Alguns raros tumores no cérebro são
aglomerados de neurônios anormais, mas nenhum câncer do cérebro é um câncer
neuronal.
(Parênteses para explicar a diferença entre um
tumor e um câncer: um tumor é um aglomerado de células onde normalmente não há
nenhum, mas essas células permanecem juntas, formando uma massaroca autocontida
e às vezes até encapsulada.
Um tumor, enquanto permanece tumor, não se espalha
–mas, assim que se espalha, já não é mais tumor, e sim câncer, e o problema do
câncer é que ele rouba recursos das partes normais do corpo, quando não as
estrangula, atrapalha ou sumariamente destrói.)
Os diversos cânceres do cérebro são oriundos das
"outras" células: a glia, nome que vem do grego para
"cola", que foi a primeira função aventada para essas células que
formam uma rede densa ao redor dos neurônios.

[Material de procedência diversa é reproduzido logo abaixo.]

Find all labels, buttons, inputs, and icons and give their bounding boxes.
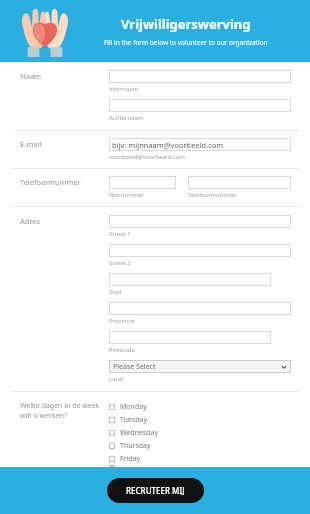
staticText: Telefoonnummer <box>188 191 237 199</box>
button[interactable] <box>109 302 291 315</box>
button[interactable]: Friday <box>109 452 141 465</box>
button[interactable] <box>109 331 271 344</box>
other: Hands holding heart logo <box>14 0 76 62</box>
button[interactable] <box>109 176 176 189</box>
staticText: Fill in the form below to volunteer to o… <box>104 38 268 47</box>
button[interactable] <box>109 70 291 83</box>
staticText: E-mail <box>20 139 42 149</box>
button[interactable] <box>109 99 291 112</box>
button[interactable] <box>188 176 291 189</box>
staticText: Vrijwilligerswerving <box>121 15 251 33</box>
staticText: Netnummer <box>109 191 144 199</box>
staticText: Thursday <box>120 441 151 451</box>
staticText: Achternaam <box>109 114 144 122</box>
button[interactable] <box>109 215 291 228</box>
staticText: Street 1 <box>109 230 131 238</box>
staticText: Friday <box>120 454 141 464</box>
staticText: Street 2 <box>109 259 131 267</box>
button[interactable] <box>109 244 291 257</box>
button[interactable]: Saturday <box>109 465 150 467</box>
staticText: Tuesday <box>120 415 147 425</box>
staticText: RECRUTEER MIJ <box>126 485 185 496</box>
staticText: bijv: mijnnaam@voorbeeld.com <box>112 140 224 150</box>
staticText: Wednesday <box>120 428 159 438</box>
button[interactable]: Wednesday <box>109 426 159 439</box>
staticText: Provincie <box>109 317 135 325</box>
staticText: Adres <box>20 216 41 226</box>
button[interactable] <box>109 273 271 286</box>
staticText: Monday <box>120 402 147 412</box>
button[interactable]: Monday <box>109 400 147 413</box>
staticText: Please Select <box>113 362 156 372</box>
staticText: Telefoonnummer <box>20 177 81 187</box>
staticText: Land <box>109 375 123 383</box>
button[interactable]: RECRUTEER MIJ <box>107 478 204 503</box>
button[interactable]: Tuesday <box>109 413 147 426</box>
staticText: Postcode <box>109 346 135 354</box>
button[interactable]: Thursday <box>109 439 151 452</box>
staticText: Welke dagen in de week wilt u werken? <box>20 401 109 421</box>
button[interactable]: Please Select <box>109 360 291 373</box>
staticText: Stad <box>109 288 122 296</box>
staticText: Naam <box>20 71 42 81</box>
button[interactable]: bijv: mijnnaam@voorbeeld.com <box>109 138 291 151</box>
staticText: voorbeeld@voorbeeld.com <box>109 153 186 161</box>
staticText: Voornaam <box>109 85 139 93</box>
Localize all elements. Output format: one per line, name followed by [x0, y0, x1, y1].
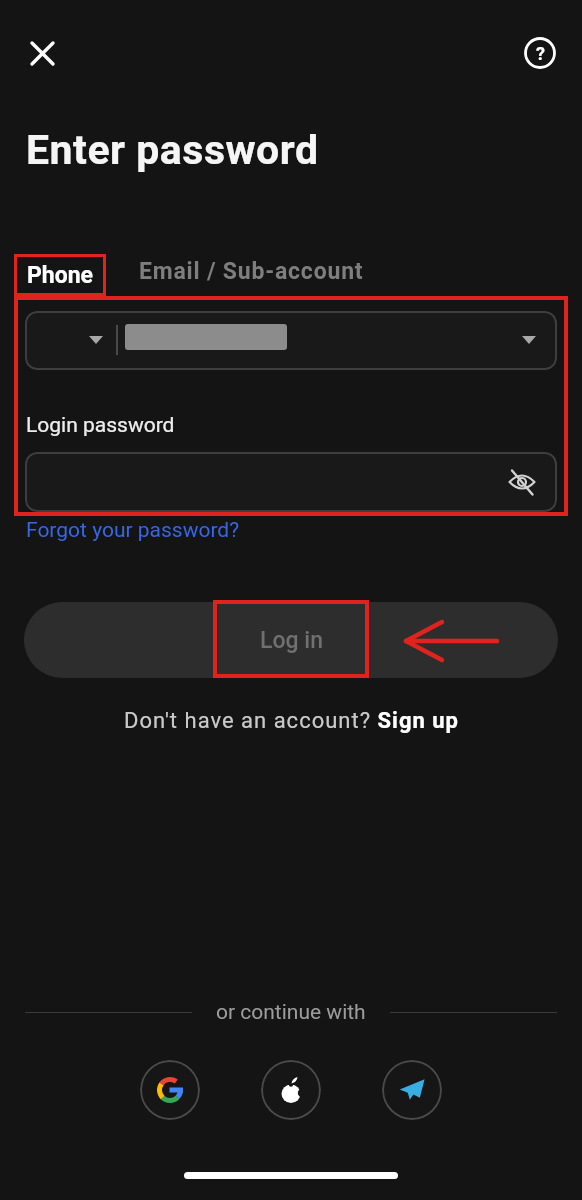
- staticText: Email / Sub-account: [139, 258, 364, 285]
- button[interactable]: ?: [522, 35, 558, 71]
- button[interactable]: Log in: [24, 602, 558, 678]
- button[interactable]: [140, 1060, 200, 1120]
- staticText: Log in: [260, 627, 323, 654]
- button[interactable]: Don't have an account? Sign up: [0, 708, 582, 734]
- staticText: Login password: [26, 413, 175, 438]
- button[interactable]: [25, 452, 557, 512]
- staticText: Forgot your password?: [26, 518, 240, 543]
- staticText: or continue with: [216, 1000, 366, 1024]
- staticText: Don't have an account? Sign up: [124, 708, 459, 734]
- button[interactable]: [261, 1060, 321, 1120]
- staticText: ?: [536, 43, 545, 64]
- button[interactable]: [382, 1060, 442, 1120]
- button[interactable]: [24, 35, 60, 71]
- button[interactable]: Phone: [14, 254, 106, 296]
- button[interactable]: [25, 311, 557, 370]
- button[interactable]: Email / Sub-account: [139, 258, 364, 285]
- staticText: Enter password: [26, 126, 319, 174]
- button[interactable]: Forgot your password?: [26, 518, 240, 543]
- staticText: Phone: [27, 262, 94, 289]
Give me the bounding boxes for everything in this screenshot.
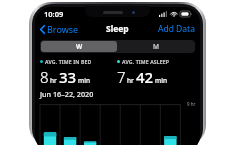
- staticText: min: [155, 76, 167, 85]
- staticText: 42: [136, 67, 154, 87]
- staticText: M: [153, 42, 159, 51]
- staticText: Sleep: [106, 23, 129, 35]
- staticText: AVG. TIME ASLEEP: [122, 58, 170, 65]
- staticText: hr: [127, 76, 134, 85]
- staticText: W: [76, 42, 83, 51]
- staticText: 10:09: [44, 9, 64, 19]
- staticText: hr: [50, 76, 57, 85]
- staticText: Add Data: [158, 23, 195, 35]
- staticText: min: [78, 76, 90, 85]
- button[interactable]: M: [117, 41, 194, 52]
- staticText: 33: [59, 67, 77, 87]
- staticText: 7: [117, 67, 126, 87]
- staticText: 8: [40, 67, 49, 87]
- button[interactable]: Browse: [35, 21, 83, 37]
- button[interactable]: W: [41, 41, 117, 52]
- staticText: Browse: [47, 23, 79, 35]
- staticText: 9 hr: [187, 101, 196, 107]
- button[interactable]: Add Data: [153, 21, 200, 37]
- staticText: Jun 16–22, 2020: [40, 89, 94, 99]
- staticText: AVG. TIME IN BED: [45, 58, 92, 65]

O mais invasivo, e por isso
maligno, desses cânceres do cérebro é o glioblastoma, que pode ser formado
diretamente a partir de células progenitoras que persistem no cérebro e que
normalmente repõem tanto astrócitos quanto oligodendrócitos, os dois tipos de
células gliais.
Glioblastomas crescem rapidamente, evadem o próprio sistema
imunitário e resistem a tratamento.
Um grupo de pesquisadores na Holanda
mostrou recentemente, em estudo publicado na revista Cell, o porquê:
glioblastomas fazem as células do sistema imunitário do cérebro comerem a
gordura da bainha de mielina que encapa os neurônios e regurgitar a gordura
mastigada para as células cancerosas.
A mielina é uma capa de proteína e gordura feita
por braços de oligodendrócitos que se enrolam ao redor das longas fibras dos
neurônios que formam os circuitos do cérebro. Encapados, neurônios transmitem
sinais rapidamente entre si.
O novo estudo mostra que as células cancerosas do
glioblastoma transformam os macrófagos que invadem o câncer, vindos do sangue,
em vampiros sedentos por mielina (e que, de quebra, "esquecem" de
atacar o câncer).
Esses macrófagos anormais não destroem a mielina,
mas a comem, digerem e regurgitam, como mamães-pássaro, para as células do
glioblastoma.
Com uma dieta rica assim em calorias, o câncer cresce
rapidamente.
Agora, a boa notícia: os pesquisadores já
localizaram ao menos duas drogas que bloqueiam a destruição da mielina pelos
macrófagos para alimentar o glioblastoma, e elas funcionam lindamente em
camundongos com esse tipo de câncer.
Ainda há muito a pesquisar até que vire tratamento
para humanos, mas os holandeses felizmente têm dinheiro para isso.